What the exercise asks: The expected output is the data below, restated word for word.

╔══

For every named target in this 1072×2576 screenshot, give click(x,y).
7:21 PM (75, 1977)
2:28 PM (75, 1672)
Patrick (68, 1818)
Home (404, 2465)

╚══

Expected output:
For every named target in this 1072×2576 screenshot, give click(x,y).
7:21 PM (75, 1977)
2:28 PM (75, 1672)
Patrick (68, 1818)
Home (404, 2465)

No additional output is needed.